MRI on Day 1. (A) There exists a high signal in the cortex of the inner surface of the left occipital lobe and in the left thalamus (arrow). (B) The lesions have a low signal on the ADC map characteristic for ischemia. C) On a 3D-TOF oblique projection, there is a narrowing at the P1-P2 junction while the P4 segment is not apparent.

Fig. 2.

Fig 2

Imaging on Day 4 shows the typical “string and pearl” sign of the left P2 and P3 PCA segments on 3D-TOF sequences.

Fig. 3.

Fig 3

Intracranial Doppler ultrasonographic examination at the level of the left P1-P2 segment shows an attenuated flow pattern compared to the contralateral side (not shown).

Fig. 4.

Fig 4

Digital subtraction angiography on Day 11 demonstrates the typical “string and pearl” sign at the level of the left P1-P2 junction and distally.

Fig. 5.

Fig 5

Imaging on day 30 shows residual narrowing of the left PCA.

Discussion

Childhood arterial ischemic stroke (AIS) is an important cause of acquired brain injury in young ages with severe social and economic impact [3,4]. Pediatric stroke etiologies differ from adult stroke, and their understanding is limited. 50% of cases present multiple risk factors, while another 17% remain diagnosed as idiopathic [5]. The contribution of congenital and inherited abnormalities to intracranial arterial dissections is unknown [7]. Almost one-third of children are finally diagnosed with focal or systematic arteriopathy. Therefore, vascular imaging has a central role in the correct etiological diagnosis [8,9].

Extracranial dissections are a common etiology of pediatric stroke. Intracranial dissections are rare and probably underdiagnosed as they may appear as simple vessel occlusions [10]. The mechanism of brain ischemia is more likely to be hypoperfusion for intracranial dissections and thromboembolism for extracranial carotid and vertebral artery dissections. Although arterial hypertension is commonly associated with extracranial carotid dissection, few patients with posterior circulation dissection have hypertension [6].

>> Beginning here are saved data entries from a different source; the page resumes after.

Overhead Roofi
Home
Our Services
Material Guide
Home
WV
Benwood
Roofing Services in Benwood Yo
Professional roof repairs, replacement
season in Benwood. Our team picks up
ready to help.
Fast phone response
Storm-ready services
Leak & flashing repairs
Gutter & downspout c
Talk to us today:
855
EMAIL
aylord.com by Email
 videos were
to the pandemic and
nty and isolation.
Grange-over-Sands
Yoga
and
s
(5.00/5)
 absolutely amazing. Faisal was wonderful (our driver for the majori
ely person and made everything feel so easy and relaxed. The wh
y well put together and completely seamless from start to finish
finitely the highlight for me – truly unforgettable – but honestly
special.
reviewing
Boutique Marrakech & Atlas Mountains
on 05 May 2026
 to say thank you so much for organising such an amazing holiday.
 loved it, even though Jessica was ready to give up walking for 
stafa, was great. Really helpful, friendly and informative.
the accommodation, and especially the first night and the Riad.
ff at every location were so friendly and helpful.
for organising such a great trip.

PCA dissections most commonly occur near the P1-P2 junction (close to the free border of the tentorium cerebelli). The most common symptom is headache (mainly in the occipital and posterior cervical regions), and imaging usually demonstrates cerebral ischemia or concomitant subarachnoid hemorrhage in 25% of cases [7]. Imaging with computed tomography or MR angiography may establish the diagnosis but digital subtraction angiography remains the gold standard. Imaging demonstrates narrowing of the vascular lumen secondary to the subintimal hematoma (string sign), with or without segmental dilation proximal or distal to the stenosis (string and pearl sign). PCA dissection has a more benign clinical course and prognosis than other intracranial dissections [8].

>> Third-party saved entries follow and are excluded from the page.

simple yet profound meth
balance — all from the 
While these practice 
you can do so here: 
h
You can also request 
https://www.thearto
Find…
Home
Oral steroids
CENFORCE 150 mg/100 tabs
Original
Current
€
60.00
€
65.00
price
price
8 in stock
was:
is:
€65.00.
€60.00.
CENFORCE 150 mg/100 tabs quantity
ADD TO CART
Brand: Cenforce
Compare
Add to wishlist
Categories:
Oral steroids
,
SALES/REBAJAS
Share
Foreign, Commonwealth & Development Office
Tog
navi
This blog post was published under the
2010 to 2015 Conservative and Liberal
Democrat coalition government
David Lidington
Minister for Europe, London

The present case is unique because the etiology of intracranial dissection was consuming excessive caffeine (included in energy drinks) by a young patient in a short timeframe before the onset of symptoms. The patient had no other risk factors or any other comorbidities. Zacher et al. reported a case of coronary artery dissection of similar etiology in a young adult [9]. Caffeine consumption usually aims at central nervous system arousal, but its effects on the cardiovascular system are manifold; physiologically, caffeine causes coronary and cerebral vasoconstriction, smooth muscle relaxation, skeletal muscle stimulation, cardiac chronotropic and inotropic effects, and reduction of insulin sensitivity [10]. Moreover, “energy drinks” may contain other ingredients, such as guarana, one of the highest caffeine-containing plants known.

As the consumption of “energy drinks” appears to expand to younger age groups, cerebral ischemia and dissection secondary to overconsumption should be included in the differential diagnosis of pediatric ischemic stroke.

Footnotes

Competing Interests: The authors have declared that no competing interests exist.

Patient Consent: Patient consent was obtained from the patient for publication.